Now just thinking about Nick made her feel so ashamed. She’d been taken. Grifted. Had he planned to steal the story all along? Or was he just desperate? Like Cath was desperate.
Nick and his stupid story.
It really was his story. It was nothing Cath ever would have written on her own. Stupid, quirky girl character. Stupid, pretentious boy character. No dragons.
It was Nick’s story. He’d just tricked her into writing it. He was an unreliable narrator, if ever she’d met one.

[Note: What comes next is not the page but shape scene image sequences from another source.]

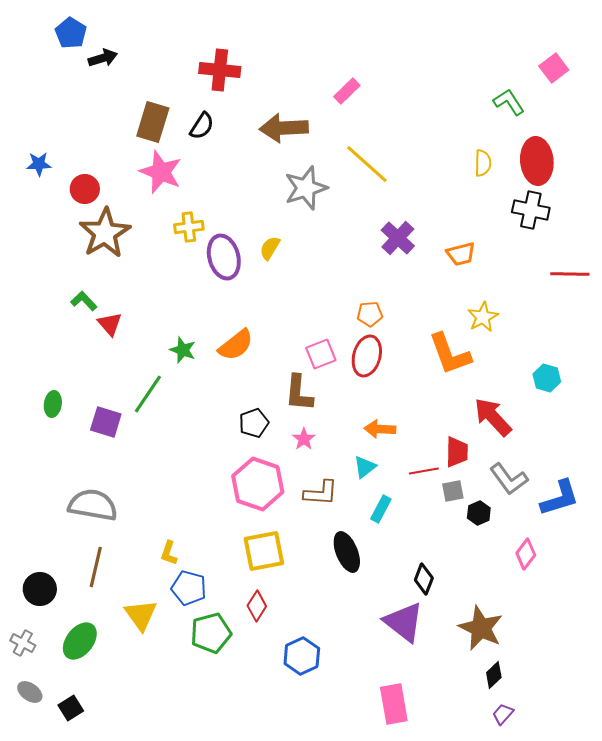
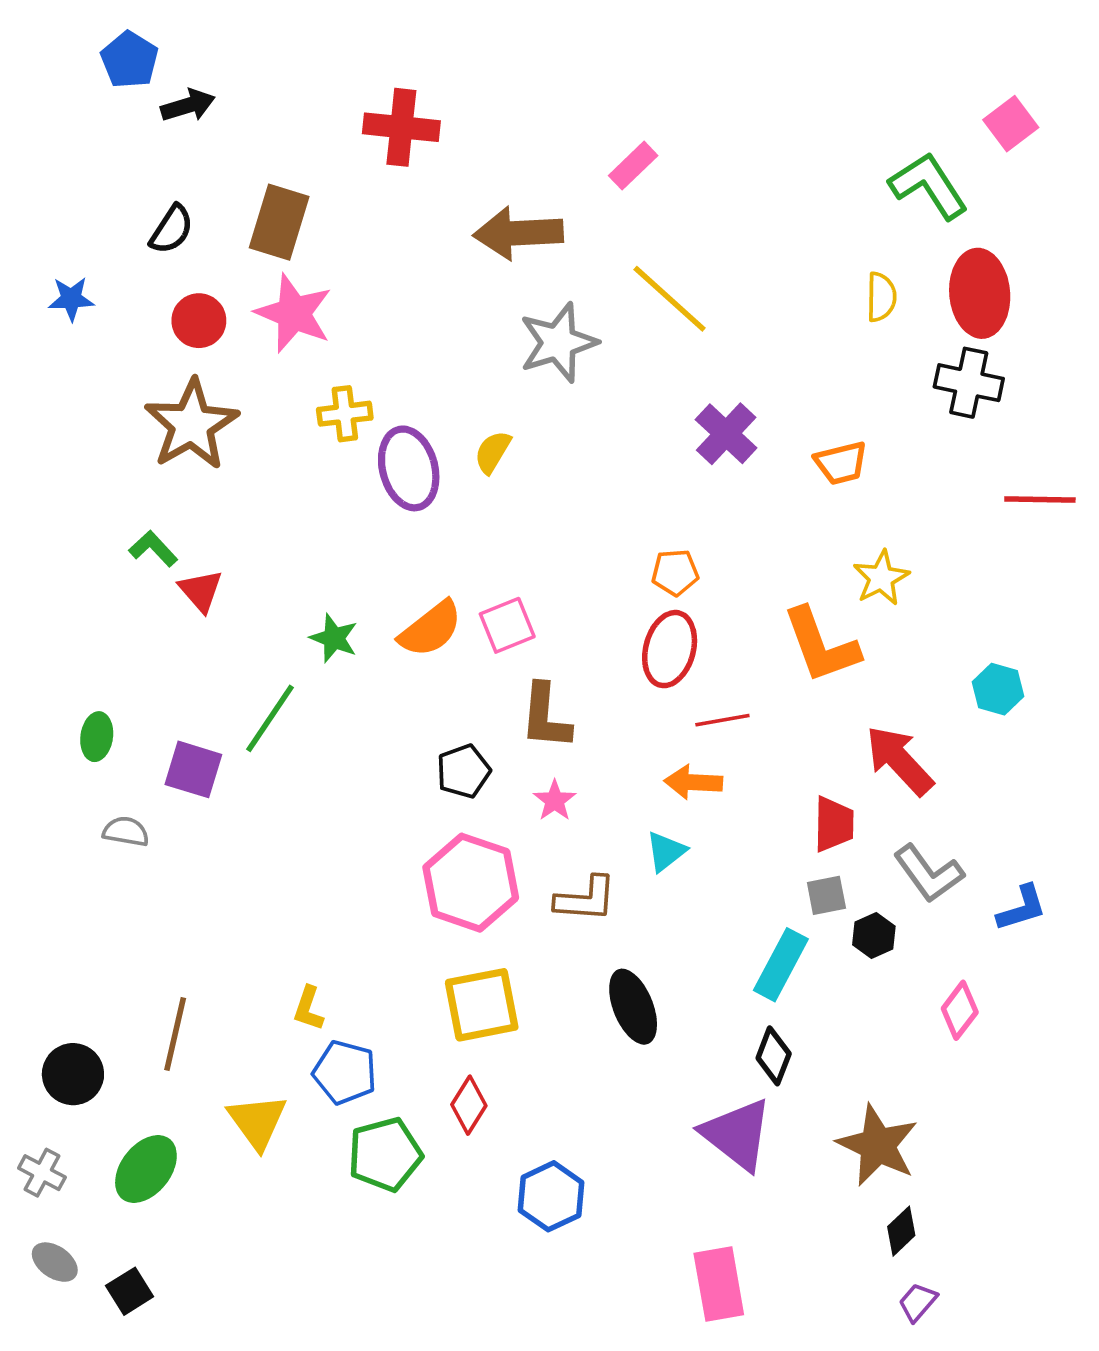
green L-shape: (509, 102) -> (929, 186), size x1.4
black semicircle: (202, 126) -> (172, 229), moved
red circle: (85, 189) -> (199, 321), moved
pink square: (321, 354) -> (507, 625), moved
red line: (424, 471) -> (722, 720), moved
blue L-shape: (560, 498) -> (1022, 908), size x0.7
gray semicircle: (93, 505) -> (126, 831), moved, size x0.5
cyan rectangle: (381, 509) -> (781, 965), moved, size x1.4

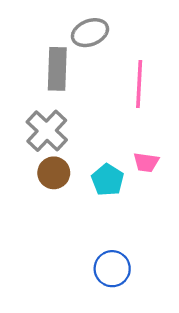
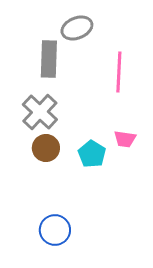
blue circle: (112, 269) -> (55, 230), moved

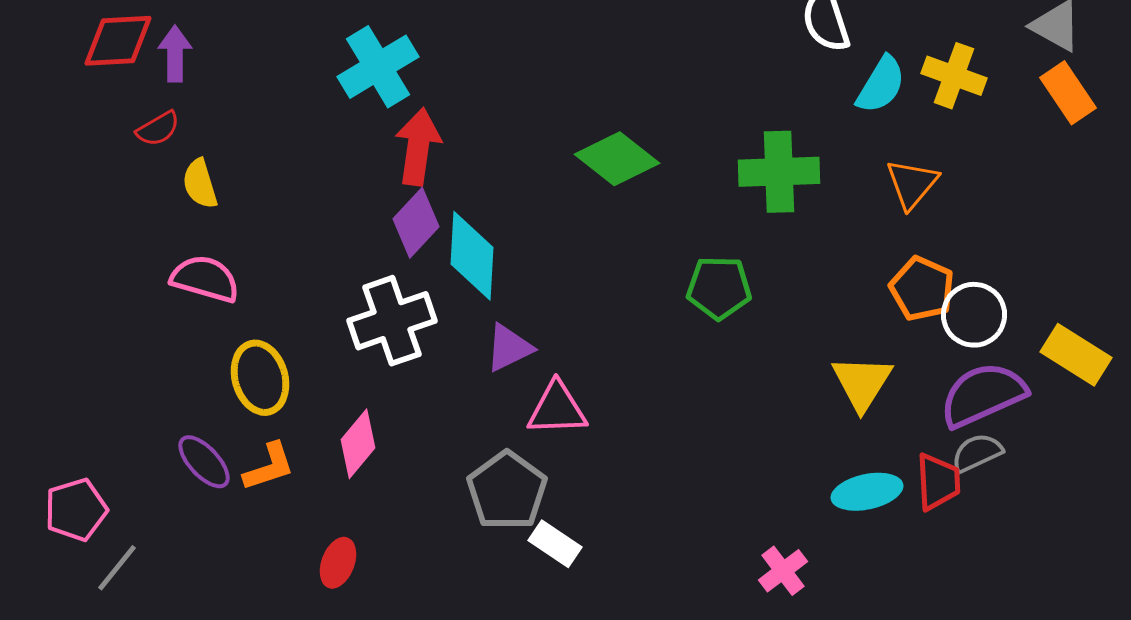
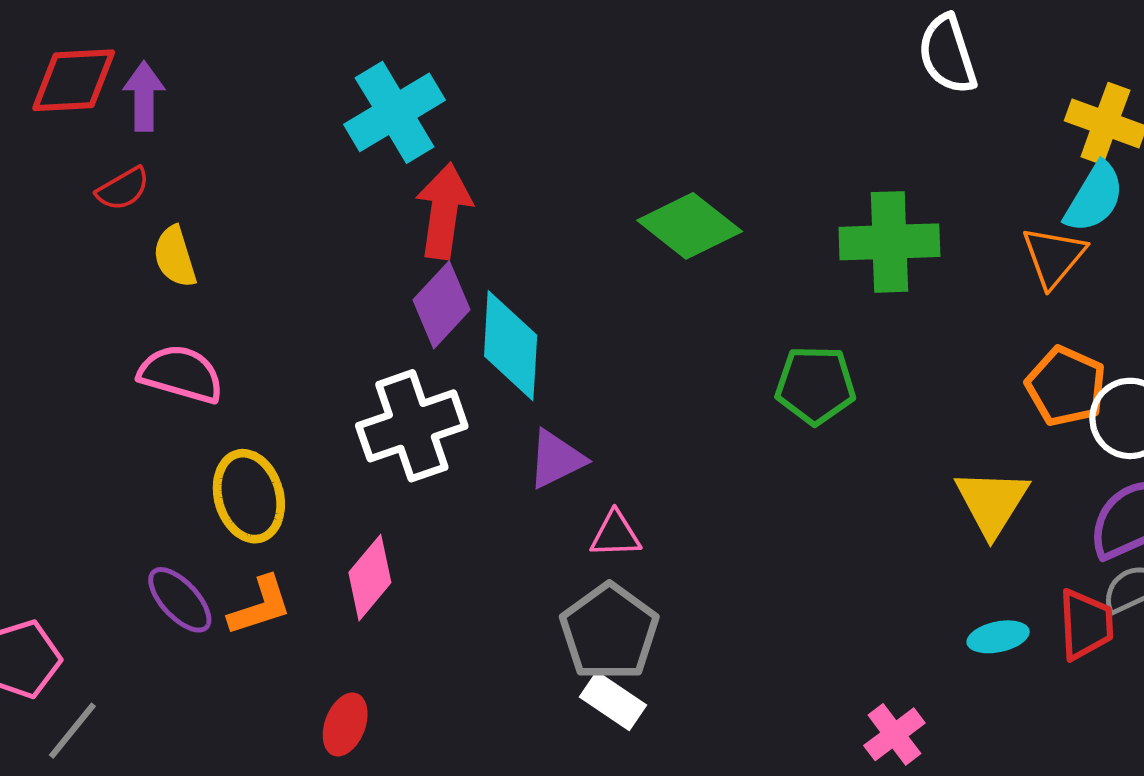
cyan semicircle: (881, 85) -> (1094, 197), moved
pink triangle: (557, 409) -> (615, 534), size x0.7
gray pentagon: (507, 491) -> (609, 632), moved
cyan ellipse: (867, 492) -> (998, 637), size x0.7

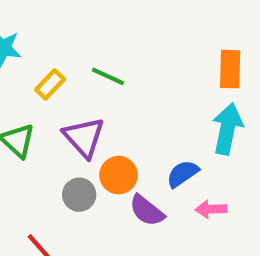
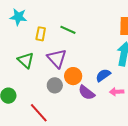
yellow rectangle: (50, 84) -> (41, 34), turned -32

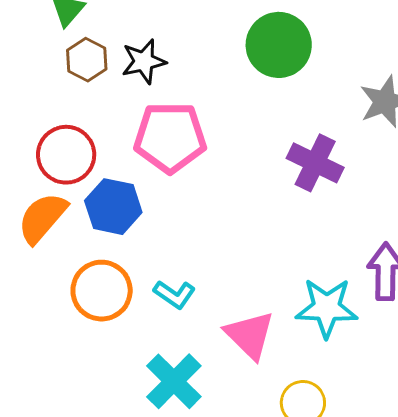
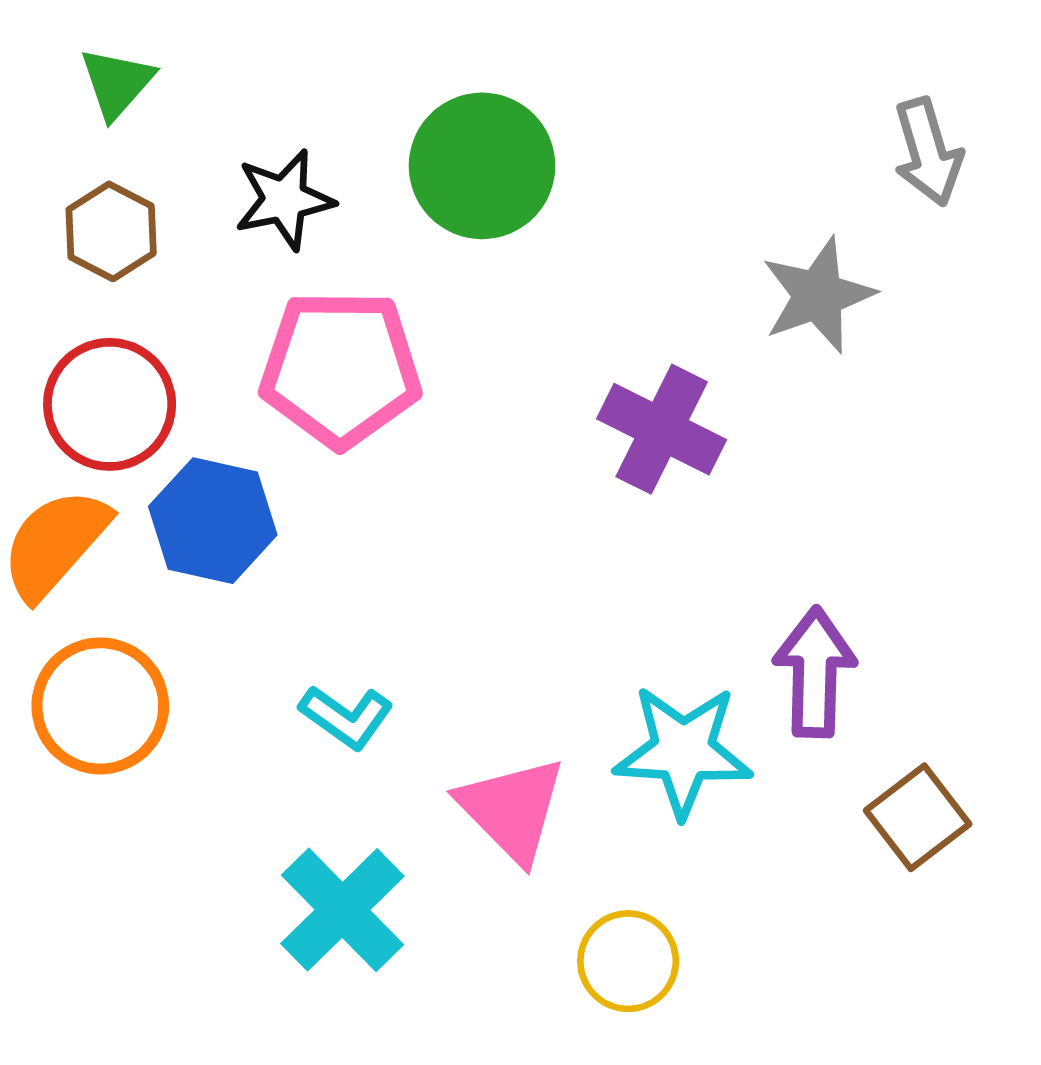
green circle: (279, 45) -> (482, 166), moved
brown hexagon: (87, 60) -> (111, 231), moved
orange circle: (102, 291) -> (100, 706), moved

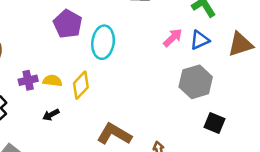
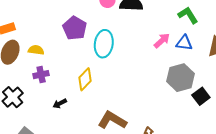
blue triangle: (200, 40) -> (184, 43), turned 30
yellow semicircle: (52, 81) -> (36, 50), moved
black square: (215, 123) -> (201, 96), moved, turned 30

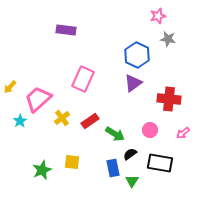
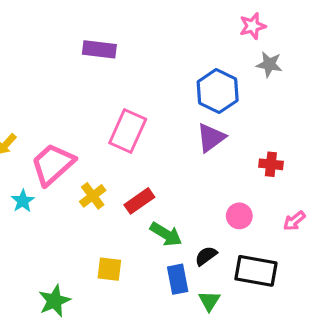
red cross: (169, 99) -> (271, 164), size x0.6
green arrow: (115, 134) -> (166, 234), moved
green star: (42, 170) -> (54, 301), moved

Cath wanted to work on her own story now. Not the one for class. Carry On.
Carry On was Cath’s story. Thousands of people were reading it. Thousands of people wanted her to finish.
This story she was supposed to be writing for class? Only one person cared if she finished it. And that one person wasn’t even Cath.
* * *
She fell asleep with her shoes on, lying on her stomach.
When she woke up, it was dark, and she hated that. It was disorienting to fall asleep in the light and wake up in the dark, instead of the other way around. Her head ached, and there was a circle of drool on her pillow. That only happened when she slept during the day.
Cath sat up, miserably, and realized her phone was ringing. She didn’t recognize the number.
“Hello?”
“Cather?” It was a man’s voice. Gentle.
“Yes, who is this?”
“Hey, Cather, it’s Kelly. Kelly from your dad’s work.”
Kelly was her dad’s creative director. The panda bear guy. “Fucking Kelly,” her dad called him. As in, “Fucking Kelly is making us start over on the Kilpatrick’s campaign.” Or, “And then f**king Kelly got it in his head that the robot should be dancing.”